[Dataset entries]

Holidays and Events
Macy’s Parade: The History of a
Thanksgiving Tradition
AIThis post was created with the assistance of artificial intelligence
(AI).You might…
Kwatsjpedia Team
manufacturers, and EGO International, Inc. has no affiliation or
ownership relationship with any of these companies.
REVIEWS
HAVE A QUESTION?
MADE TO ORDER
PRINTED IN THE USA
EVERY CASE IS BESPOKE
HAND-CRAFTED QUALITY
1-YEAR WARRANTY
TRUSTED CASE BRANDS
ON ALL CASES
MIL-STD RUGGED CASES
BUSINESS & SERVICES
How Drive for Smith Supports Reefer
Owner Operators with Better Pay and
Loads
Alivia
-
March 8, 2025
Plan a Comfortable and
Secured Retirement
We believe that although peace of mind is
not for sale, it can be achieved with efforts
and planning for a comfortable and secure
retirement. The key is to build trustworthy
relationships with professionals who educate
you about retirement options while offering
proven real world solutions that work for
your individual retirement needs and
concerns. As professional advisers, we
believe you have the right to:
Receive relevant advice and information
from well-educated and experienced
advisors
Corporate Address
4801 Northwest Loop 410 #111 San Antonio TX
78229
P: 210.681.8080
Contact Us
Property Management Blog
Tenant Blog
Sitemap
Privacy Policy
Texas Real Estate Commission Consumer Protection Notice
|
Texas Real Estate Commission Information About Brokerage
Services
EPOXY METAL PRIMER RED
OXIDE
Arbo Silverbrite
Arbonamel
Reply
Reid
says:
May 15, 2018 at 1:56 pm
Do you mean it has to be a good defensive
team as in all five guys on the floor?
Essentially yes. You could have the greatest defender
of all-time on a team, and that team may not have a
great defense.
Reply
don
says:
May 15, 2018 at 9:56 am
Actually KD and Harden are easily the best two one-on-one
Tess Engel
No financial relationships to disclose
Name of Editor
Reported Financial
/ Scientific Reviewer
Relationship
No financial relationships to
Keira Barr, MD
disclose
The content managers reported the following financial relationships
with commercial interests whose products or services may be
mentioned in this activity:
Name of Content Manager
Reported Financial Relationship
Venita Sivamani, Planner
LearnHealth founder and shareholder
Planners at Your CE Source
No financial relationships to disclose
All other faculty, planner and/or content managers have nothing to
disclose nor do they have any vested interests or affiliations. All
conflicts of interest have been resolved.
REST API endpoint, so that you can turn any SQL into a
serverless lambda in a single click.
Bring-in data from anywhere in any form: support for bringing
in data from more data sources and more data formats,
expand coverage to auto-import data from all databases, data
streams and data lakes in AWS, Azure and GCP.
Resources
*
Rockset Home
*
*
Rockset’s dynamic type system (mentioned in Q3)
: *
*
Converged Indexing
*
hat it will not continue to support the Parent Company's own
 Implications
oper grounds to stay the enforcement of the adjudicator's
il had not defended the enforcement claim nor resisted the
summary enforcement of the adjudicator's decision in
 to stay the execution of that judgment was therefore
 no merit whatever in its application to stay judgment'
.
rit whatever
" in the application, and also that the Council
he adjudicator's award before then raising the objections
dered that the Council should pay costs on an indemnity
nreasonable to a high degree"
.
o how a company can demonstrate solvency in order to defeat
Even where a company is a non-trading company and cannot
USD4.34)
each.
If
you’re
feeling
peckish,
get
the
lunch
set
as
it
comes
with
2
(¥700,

WORK ORDER:
Each line of the entries that contains the word "interests" should be listed.

FINISHED TASK:
with commercial interests whose products or services may be
disclose nor do they have any vested interests or affiliations. All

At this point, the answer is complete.